►
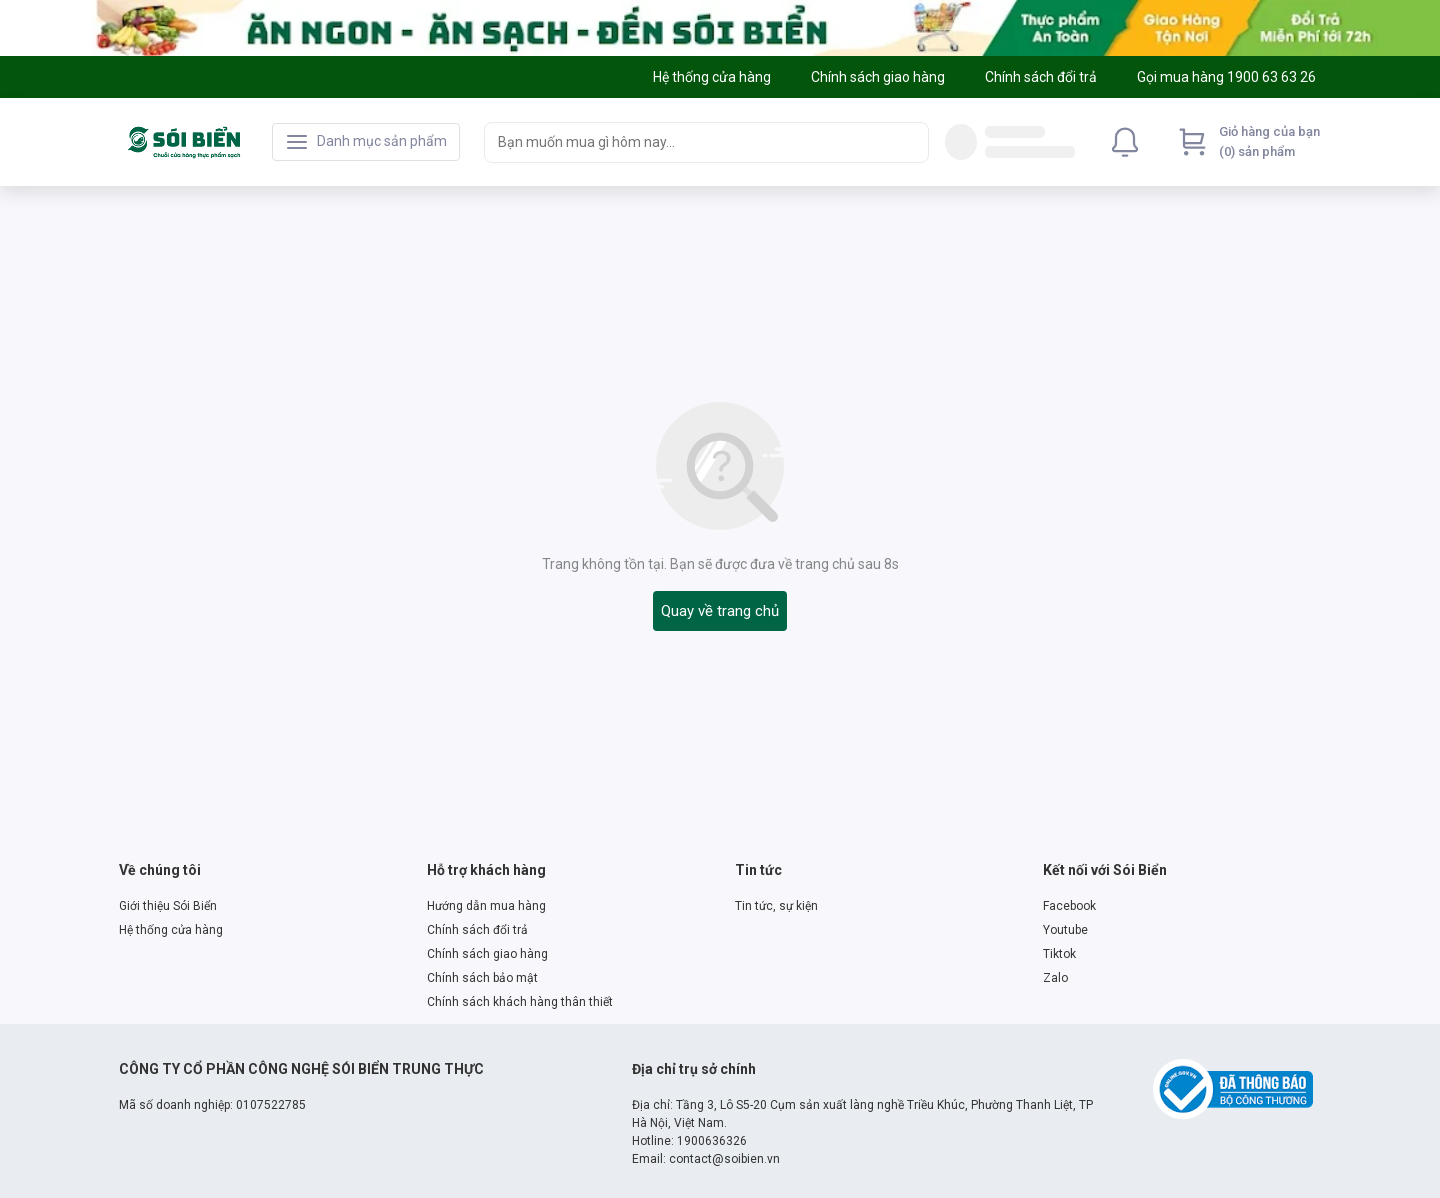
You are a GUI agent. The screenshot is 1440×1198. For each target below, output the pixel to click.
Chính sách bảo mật (482, 978)
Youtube (1065, 930)
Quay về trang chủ (720, 611)
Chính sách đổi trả (477, 930)
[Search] (909, 142)
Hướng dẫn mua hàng (486, 906)
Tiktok (1059, 954)
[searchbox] (688, 142)
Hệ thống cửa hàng (171, 930)
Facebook (1069, 906)
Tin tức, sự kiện (776, 906)
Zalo (1055, 978)
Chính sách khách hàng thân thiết (520, 1002)
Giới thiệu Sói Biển (168, 906)
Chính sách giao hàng (487, 954)
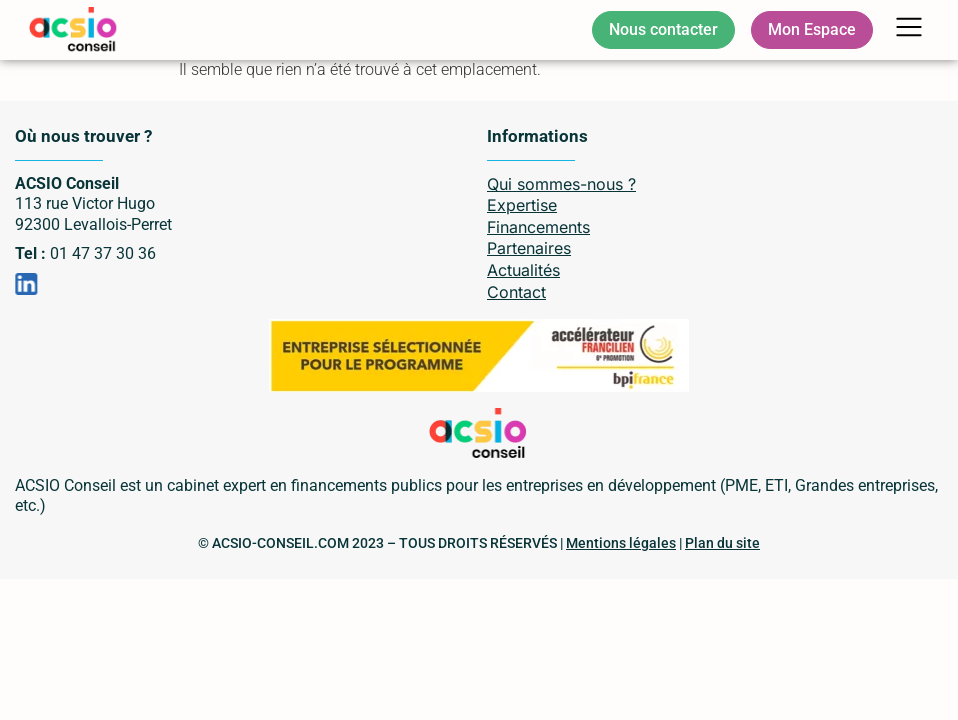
◄
Assigned task: Pictures excluded, output exactly the line that contains "[Search] (909, 142)" and every line after it to the end of the data above.

Written answer:
[Search] (909, 142)
Hướng dẫn mua hàng (486, 906)
Tiktok (1059, 954)
[searchbox] (688, 142)
Hệ thống cửa hàng (171, 930)
Facebook (1069, 906)
Tin tức, sự kiện (776, 906)
Zalo (1055, 978)
Chính sách khách hàng thân thiết (520, 1002)
Giới thiệu Sói Biển (168, 906)
Chính sách giao hàng (487, 954)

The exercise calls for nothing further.